= Khari Kill =

Ethiopian-Trinidadian reggae artist

Khari Kill is an Ethiopian, born Trinidad and Tobago reggae singer from Factory Road, Diego Martin, the Westside. He was introduced to Massive B, Bobby Konders & Jabba (of Hot 97 Radio fame) by Soca DJ D Life. He was introduced to D Life by Out Of The Ghetto and Jah Bami/Jem Music. His first hit is "Picture of Selassie". It was released on the Massive B Label.

He has since toured the world doing shows/ Germany, Italy, Geneva, Costa Rica, Idaho, California, Nevada, Boston, Toronto, Miami, Ohio, Philly, New York, Panama, Jamaica etc. sharing the love and light of music and most important teaching others about the connection of Theocracy and The Ethiopian Orthodox Tewahedo Church. He pays homage to all musicians, singers, and players of instruments like Garnett Silk says, “Music is the rod and we are Moses”.
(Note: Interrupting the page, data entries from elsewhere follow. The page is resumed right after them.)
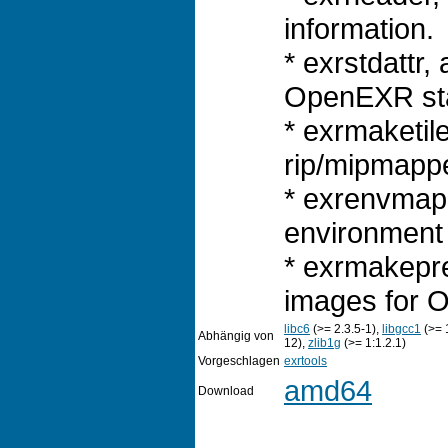
information.
* exrstdattr, 
OpenEXR sta
* exrmaketile
rip/mipmapp
* exrenvmap
environment
* exrmakepre
images for O
libc6
(>= 2.3.5-1),
libgcc1
(>= 
Abhängig von
12),
zlib1g
(>= 1:1.2.1)
Vorgeschlagen
exrtools
amd64
Download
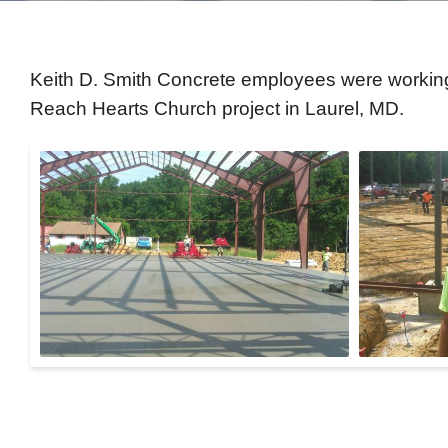
Keith D. Smith Concrete employees were working 
Reach Hearts Church project in Laurel, MD.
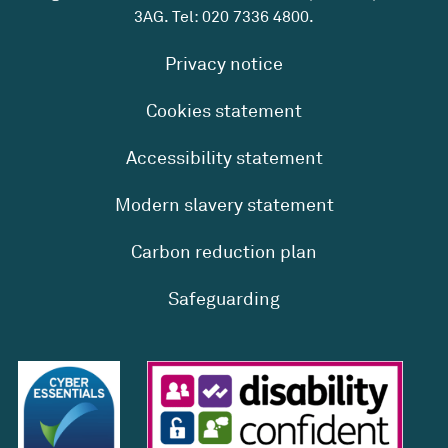
3AG. Tel:
020 7336 4800
.
Privacy notice
Cookies statement
Accessibility statement
Modern slavery statement
Carbon reduction plan
Safeguarding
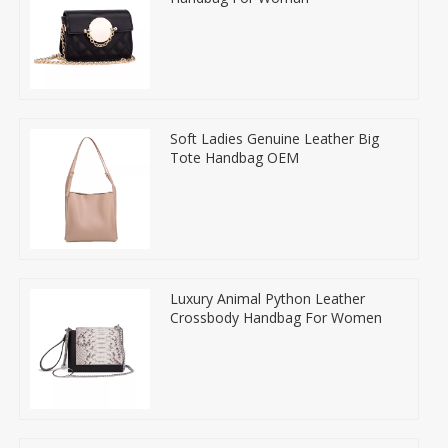
Soft Ladies Genuine Leather Big
Tote Handbag OEM
Luxury Animal Python Leather
Crossbody Handbag For Women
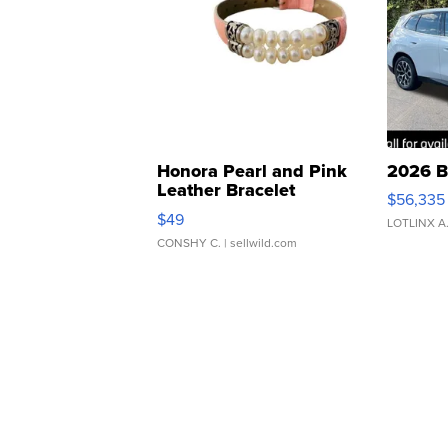
Honora Pearl and Pink
2026 B
Leather Bracelet
$56,335
Adjustable Buckle Clo...
$49
LOTLINX A
CONSHY C.
| sellwild.com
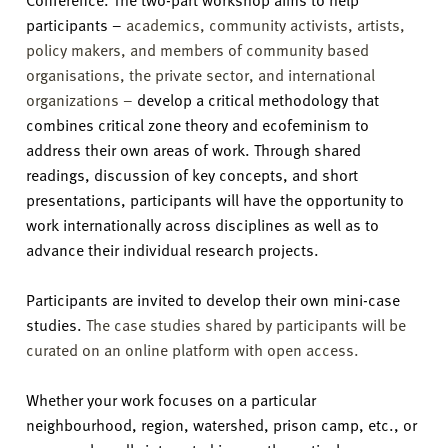
participants –
academics, community activists, artists,
policy makers, and members of community based
organisations, the private sector, and international
organizations –
develop a critical methodology that
combines critical zone theory and ecofeminism to
address their own areas of work. Through shared
readings, discussion of key concepts, and short
presentations, participants will have the opportunity to
work internationally across disciplines as well as to
advance their individual research projects.
Participants are invited to develop their own mini-case
studies.
The case studies shared by participants will be
curated on an online platform with open access.
Whether your work focuses on a particular
neighbourhood, region, watershed, prison camp, etc., or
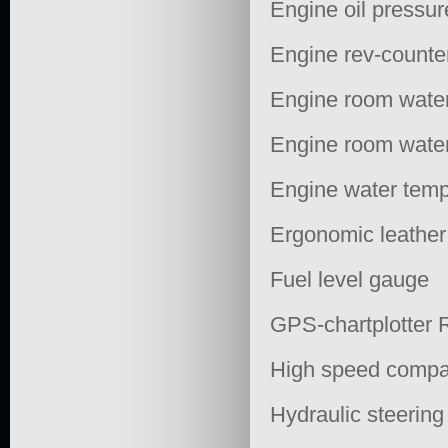
Engine oil pressur
Engine rev-counte
Engine room water
Engine room water
Engine water temp
Ergonomic leather
Fuel level gauge
GPS-chartplotter
High speed comp
Hydraulic steering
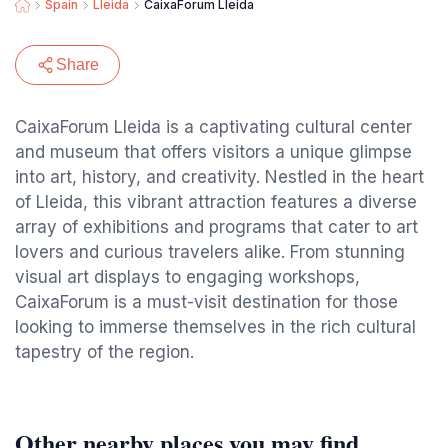
Spain
Lleida
CaixaForum Lleida
Share
CaixaForum Lleida is a captivating cultural center
and museum that offers visitors a unique glimpse
into art, history, and creativity. Nestled in the heart
of Lleida, this vibrant attraction features a diverse
array of exhibitions and programs that cater to art
lovers and curious travelers alike. From stunning
visual art displays to engaging workshops,
CaixaForum is a must-visit destination for those
looking to immerse themselves in the rich cultural
tapestry of the region.
Other nearby places you may find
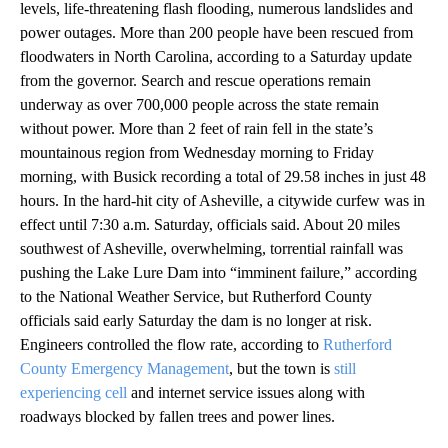
levels, life-threatening flash flooding, numerous landslides and
power outages. More than 200 people have been rescued from
floodwaters in North Carolina, according to a Saturday update
from the governor. Search and rescue operations remain
underway as over 700,000 people across the state remain
without power. More than 2 feet of rain fell in the state’s
mountainous region from Wednesday morning to Friday
morning, with Busick recording a total of 29.58 inches in just 48
hours. In the hard-hit city of Asheville, a citywide curfew was in
effect until 7:30 a.m. Saturday, officials said. About 20 miles
southwest of Asheville, overwhelming, torrential rainfall was
pushing the Lake Lure Dam into “imminent failure,” according
to the National Weather Service, but Rutherford County
officials said early Saturday the dam is no longer at risk.
Engineers controlled the flow rate, according to
Rutherford
County Emergency Management
, but the town is
still
experiencing cell
and internet service issues along with
roadways blocked by fallen trees and power lines.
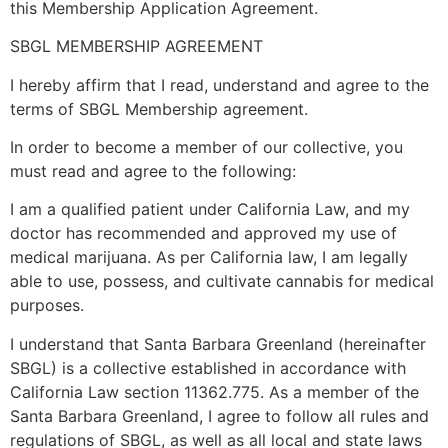
this Membership Application Agreement.
SBGL MEMBERSHIP AGREEMENT
I hereby affirm that I read, understand and agree to the
terms of SBGL Membership agreement.
In order to become a member of our collective, you
must read and agree to the following:
I am a qualified patient under California Law, and my
doctor has recommended and approved my use of
medical marijuana. As per California law, I am legally
able to use, possess, and cultivate cannabis for medical
purposes.
I understand that Santa Barbara Greenland (hereinafter
SBGL) is a collective established in accordance with
California Law section 11362.775. As a member of the
Santa Barbara Greenland, I agree to follow all rules and
regulations of SBGL, as well as all local and state laws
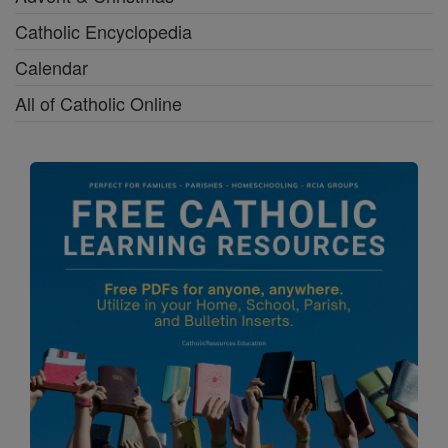
Catholic Encyclopedia
Calendar
All of Catholic Online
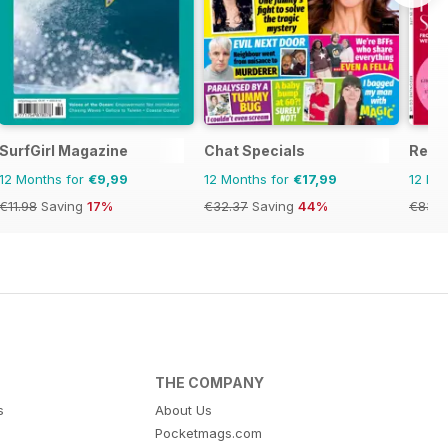
SurfGirl Magazine
Chat Specials
Red
12 Months for
€9,99
12 Months for
€17,99
12 Mo
€11.98
Saving
17%
€32.37
Saving
44%
€83.8
THE COMPANY
s
About Us
Pocketmags.com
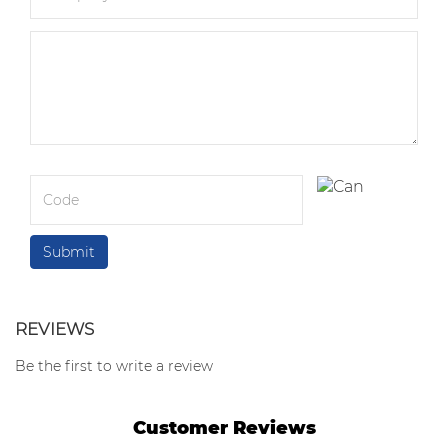
REVIEWS
Be the first to write a review
Customer Reviews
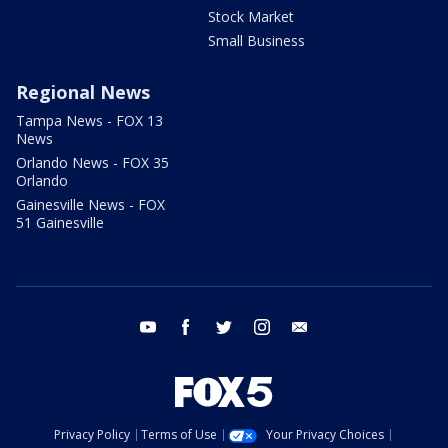
Stock Market
Small Business
Regional News
Tampa News - FOX 13
News
Orlando News - FOX 35
Orlando
Gainesville News - FOX
51 Gainesville
youtube
facebook
twitter
instagram
email
Privacy Policy
Terms of Use
Your Privacy Choices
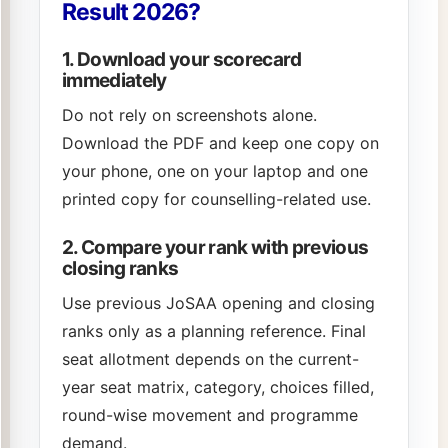
Result 2026?
1. Download your scorecard
immediately
Do not rely on screenshots alone.
Download the PDF and keep one copy on
your phone, one on your laptop and one
printed copy for counselling-related use.
2. Compare your rank with previous
closing ranks
Use previous JoSAA opening and closing
ranks only as a planning reference. Final
seat allotment depends on the current-
year seat matrix, category, choices filled,
round-wise movement and programme
demand.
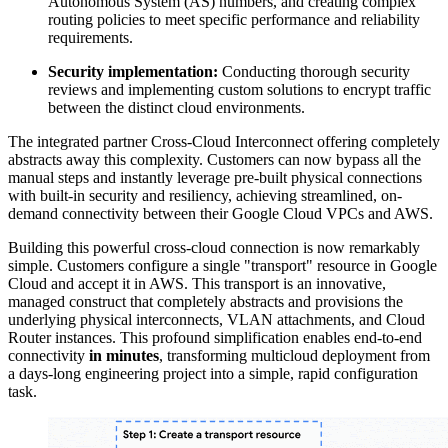
Autonomous System (AS) numbers, and creating complex
routing policies to meet specific performance and reliability
requirements.
Security implementation:
Conducting thorough security
reviews and implementing custom solutions to encrypt traffic
between the distinct cloud environments.
The integrated
partner Cross-Cloud Interconnect
offering completely
abstracts away this complexity. Customers can now bypass all the
manual steps and instantly leverage pre-built physical connections
with built-in security and resiliency, achieving streamlined, on-
demand connectivity between their Google Cloud VPCs and AWS.
Building this powerful cross-cloud connection is now remarkably
simple. Customers configure a single
"transport"
resource in Google
Cloud and accept it in AWS. This
transport
is an innovative,
managed construct that completely abstracts and provisions the
underlying physical interconnects, VLAN attachments, and Cloud
Router instances. This profound simplification enables end-to-end
connectivity
in minutes
, transforming multicloud deployment from
a days-long engineering project into a simple, rapid configuration
task.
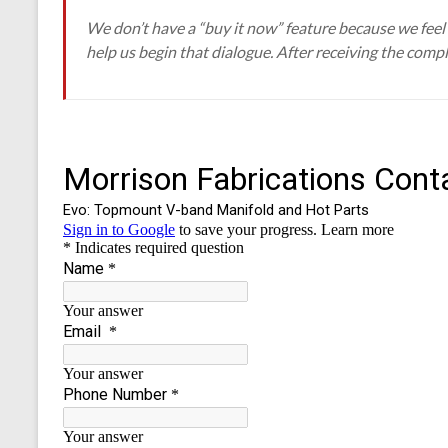
We don’t have a “buy it now” feature because we feel s
help us begin that dialogue. After receiving the compl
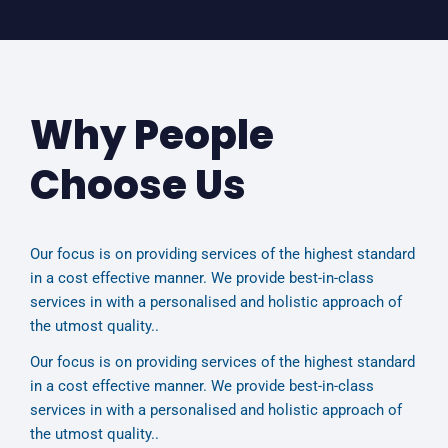
Why People
Choose Us
Our focus is on providing services of the highest standard
in a cost effective manner. We provide best-in-class
services in with a personalised and holistic approach of
the utmost quality..
Our focus is on providing services of the highest standard
in a cost effective manner. We provide best-in-class
services in with a personalised and holistic approach of
the utmost quality..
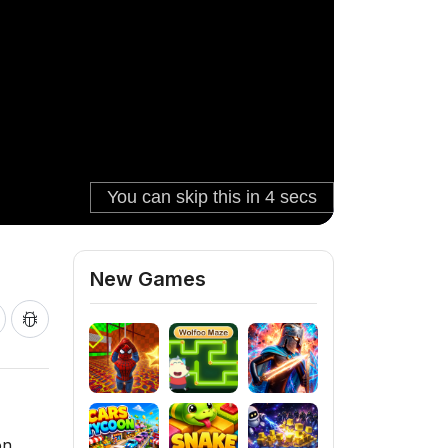
New Games
on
Khari has shared the stage with stars such Buju Banton, Capleton, I Wayne, Gyptian, Midnite, Pressure, Jah Bami, Thunderlions, Louie Culture, Richie Spice, Chezidek, Ky-Mani Marley, Jahmali, Lymie Murray, Toussaint, Lutan Fyah, ArchAngel, Junior Boogie, I-sasha, Zebulon, Million Voice, Marlon Asher, Prophet Benjamin, King David and many more.

In 2008, he released his album Picture Of Selassie and sold 60, 000 copies. His most recent work is Born To Rule released 2013. Khari Kill painted the album art on these albums.

Using his success he returned to his homeland of Trinidad and Tobago and funded one of the only large musical festivals named “A Cya Wait” for the artist of the communities. Khari Kill is not fond of the word local when used for a musician because music travels.

Khari Kill most recent work includes few singles that he is working on with Royal Order Music. He has also released other singles such as Sirens on the Hollow Body Riddim produced by Ted Dun Know Productions and Watch Over Dem on the Brighter Smile Riddim produced by Dread I Arts to complement his new album Born To Rule.